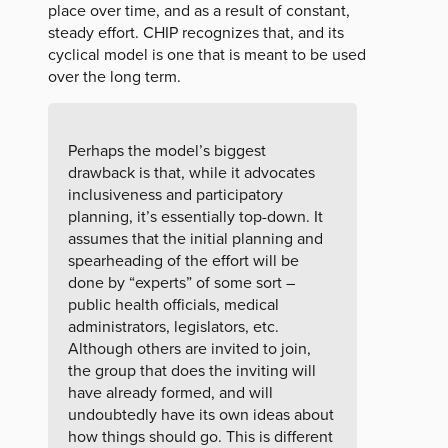
place over time, and as a result of constant,
steady effort. CHIP recognizes that, and its
cyclical model is one that is meant to be used
over the long term.
Perhaps the model’s biggest
drawback is that, while it advocates
inclusiveness and participatory
planning, it’s essentially top-down. It
assumes that the initial planning and
spearheading of the effort will be
done by “experts” of some sort –
public health officials, medical
administrators, legislators, etc.
Although others are invited to join,
the group that does the inviting will
have already formed, and will
undoubtedly have its own ideas about
how things should go. This is different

---*---

WHAT NEEDS TO BE DONE: Please, without any of the pictures, set down exactly the lines from the beginning of the listing to the line that contains "inclusiveness and participatory", inclusive.

PROBLEM SOLUTION:
place over time, and as a result of constant,
steady effort. CHIP recognizes that, and its
cyclical model is one that is meant to be used
over the long term.
Perhaps the model’s biggest
drawback is that, while it advocates
inclusiveness and participatory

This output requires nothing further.